Он уже был студентом, когда прочел биографическую заметку об отце, написанную Лавровым в Париже лет десять тому назад. Мама сказала: «Нелегальное издание» – и прикусила губу, Бруно заметил тень обиды и гнева: «Это ведь мой почин, это ведь я многое сообщила Петру Лавровичу».
Бруно понял, что тут какая-то размолвка с Лавровым и какая-то связь с той драмой, которую они с мамой не трогали. Бруно почти не ошибся, почти догадался.
Петр Лаврович был привязан к обоим – к Герману и к Зине, разрыв переживал горестно, но сентенциями не кадил, справедливо полагая, что нет ничего гаже принудительного, «в законе», супружества. Потом, когда Герман оказался в бессрочном заточении, а Зина сошлась с живописцем Горским, Лавров ничего не имел против этого человека, но Германа-то любил наравне с дочерью Маней и ничего поделать с собою не умел, и ему не хотелось обращаться к Зине с чем-либо относящимся к Герману. Она это заметила, обиделась и разгневалась. И все ж не хлопнула дверью, а продолжала бывать в давно знакомой квартирке на улице Сен-Жак – помогала собирать материалы к биографии Лопатина. Просила лишь об одном: чтоб ничего не было «сугубо личного».

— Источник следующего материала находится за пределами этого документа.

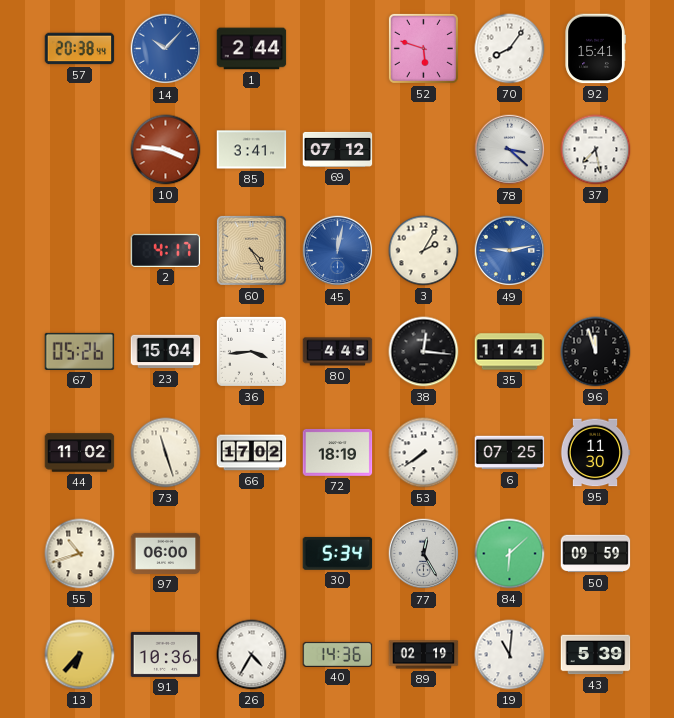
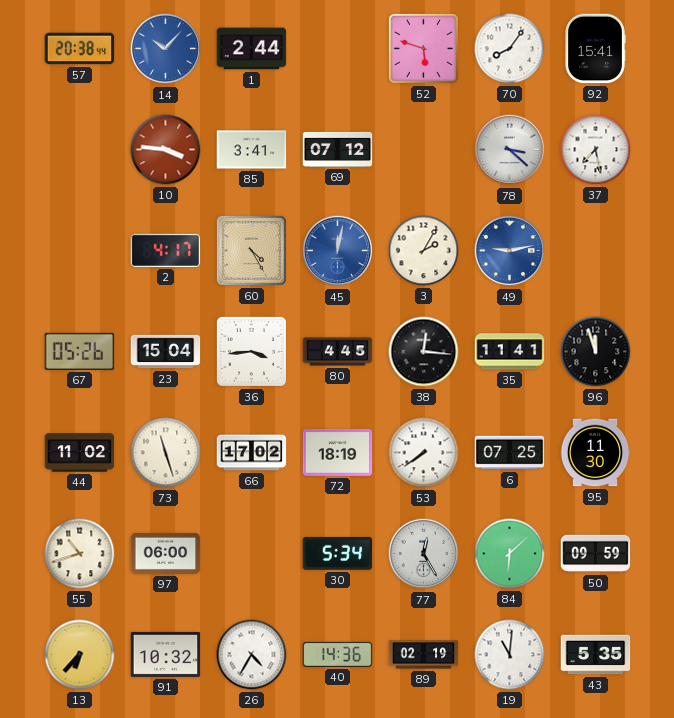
91: 10:36 -> 10:32
43: 5:39 -> 5:35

Но как раз именно это личное, как полагали втайне друг от друга и Зинаида Степановна и Бруно, не могло не возникнуть в Вильне. И Бруно изготовился к сопротивлению на тот случай, ежели его маму заденут хоть намеком.
На Тамбовской, однако, был задан лишь этикетный вопрос о здоровье Зинаиды Степановны. Казалось бы, вежливо отвечай, вежливо благодарствуй, и баста. Ну нет, в банальной краткости вопроса, в мимолетности вопроса Бруно и усмотрел враждебность к его матери. И едва Всеволод Александрович осведомился, видел ли племянник нелегальную брошюру «Процесс 21-го», Бруно, выпрямившись и твердо глядя на дядюшку, в свою очередь осведомился, известно ли Всеволоду Александровичу, что именно Зинаида Степановна подала Лаврову мысль приложить к брошюре биографическую заметку, и не только мысль подала, но и деятельно способствовала сбору материалов? Всеволод Александрович не удержался от удивленного восклицания и смущенно забрал в кулак свою длинную, черным веером бороду, а тетка Лидия Яковлевна, к которой, правду сказать, Бруно не проникся симпатией (ее хлопотливая заботливость казалась ему не совсем искренней), потупилась.
Все эти дни Бруно не разлучался с Всеволодом Александровичем. За полночь сидели под круглой висячей лампой; обедали в чистеньком общественном саду, где журчал фонтан; брели тропой вдоль железной дороги, в сторону бывшего монастыря, а теперь летней резиденции виленского епископа.